Pacific Savings Bank officials acknowledged Friday that they are negotiating to sell the Costa Mesa institution to HF Holdings Inc., the aggressive San Francisco company headed by former Treasury Secretary William E. Simon and former Federal Reserve Board Vice Chairman Preston Martin.
But the S&L's top officials, Chairman Joe G. Baker and President Verne F. Potter, said in a prepared statement that they were not at liberty to comment further because of constraints involving the continuing negotiations.
HF Holdings is expected to decide within two months if it can afford to buy Pacific Savings, which had $1.7 billion in assets on Sept. 30, along with Bell Savings in San Mateo and Southern California Savings in Beverly Hills. Bell and Southern California Savings are government run S&Ls that the holding company already had been negotiating to purchase.
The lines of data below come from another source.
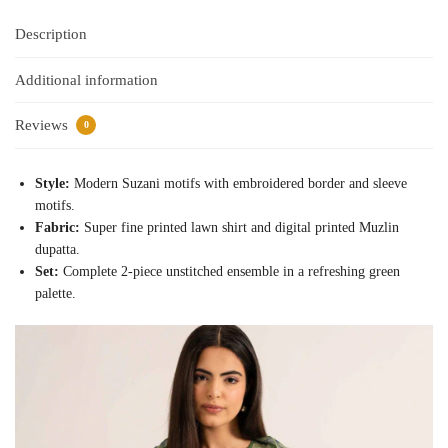
Description
Additional information
Reviews
0
Style:
Modern Suzani motifs with embroidered border and sleeve
motifs.
Fabric:
Super fine printed lawn shirt and digital printed Muzlin
dupatta.
Set:
Complete 2-piece unstitched ensemble in a refreshing green
palette.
Last fall, HF bought Honolulu Federal S&L and World Trade Bancorp in Beverly Hills.
Pacific Savings lost $12.3 million in the first nine months of 1986, and its net worth fell to $37.3 million at the end of September from $51.4 million at the end of 1985.
Among the troubles plaguing the S&L are loans that turned sour in Texas and Oklahoma, where the oil glut has shaken the economy and forced numerous financial institutions out of business.
The real estate that Pacific Savings took in through foreclosure by the end of September--a figure incorrectly reported in Friday's story about the negotiations--was $11.9 million, or about 1.2% of the S&L's total mortgage loans.